Hurricane Irma could threaten Caribbean islands

A night-time infrared image of Hurricane Irma in the Atlantic Ocean, captured by a NASA satellite. 

NASA/NOAA/UWM-CIMSS, William Straka III

Last Updated Sep 4, 2017 2:43 AM EDT

SAN JUAN, Puerto Rico -- Hurricane Irma could threaten islands at the eastern end of the Caribbean Sea on Tuesday, just a week after Hurricane Harvey ravaged South Texas.

Hurricane watches were posted for Antigua and Barbuda, Anguilla, Montserrat, St. Kitts and Nevis, St. Martin, Guadeloupe and the British Virgin Islands.

The U.S. National Hurricane Center said the center of the storm could near that region late Tuesday. It said islands farther north, including the U.S. Virgin Islands and Puerto Rico, should monitor the progress of the storm.

Irma is a Category 3 hurricane on the Saffir-Simpson Hurricane Wind Scale, the center said in an advisory early Monday, adding that some strengthening is expected over the next two days.  The center said Irma had maximum sustained winds of almost 115 mph. It was centered about 680 miles east of the Leeward Islands, moving west-southwest at 14 mph.    

Irma formed on the heels of Harvey, which struck the Gulf Coast of Texas on Aug. 26. Thousands have been displaced by the storm due to torrential rain and flooding. Texas Gov. Greg Abbott estimates Harvey caused up to $180 billion in damage.

hurricane-irma-cone-projected-path-2a-090417.jpg

A "forecast cone" showing the probable path of Hurricane Irma, as of 2 a.m. ET on Mon., September 4, 2017; "M" stands for Major Hurricane

National Hurricane Center

Long-range forecasts indicated Irma likely would curve to the northwest beginning late Monday and skirt to the north of those islands on a path that could potentially take it to the U.S. East Coast, but it was too early to make a definitive prediction.

Antigua's prime minister, Gaston Browne, urged people to take preventative measures in case Irma should hit, including cleaning drains and removing objects that could be sent airborne by high winds.

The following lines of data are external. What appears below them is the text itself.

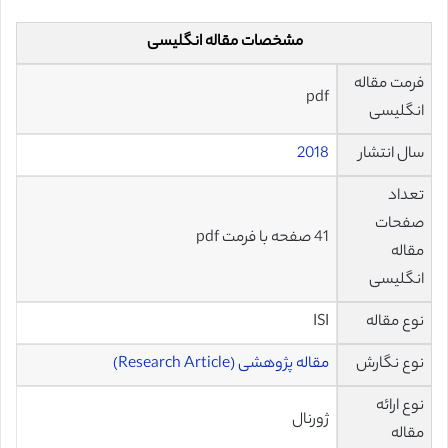
مشخصات مقاله انگلیسی
فرمت مقاله
pdf
انگلیسی
سال انتشار
2018
تعداد
صفحات
41 صفحه با فرمت pdf
مقاله
انگلیسی
نوع مقاله
ISI
نوع نگارش
مقاله پژوهشی (Research Article)
نوع ارائه
ژورنال
مقاله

Workers began pruning trees and shrubs to reduce chances for branches to tear down power and phone lines.

"The passage of a hurricane is not a matter to be taken lightly, but we must not panic," Browne said in a statement.

The Antigua and Barbuda weather service said Irma was expected to bring heavy rains, rough surf and high winds to islands along the northern edge of the Antilles.

Puerto Rico's governor, Ricard Rossello, said government agencies in the U.S. territory were prepared to deal with any emergencies caused by the storm.

"We have established protocols for the safety of all," he said at a news conference, while he also urged islanders to take precautions.

In the Dominican Republic, Public Works Minister Gonzalo Castillo said workers there were clear away road works and also clean out blockages of sewer drains. He said President Danilo Medina would lead a meeting with emergencies agencies on Monday to discuss storm preparations.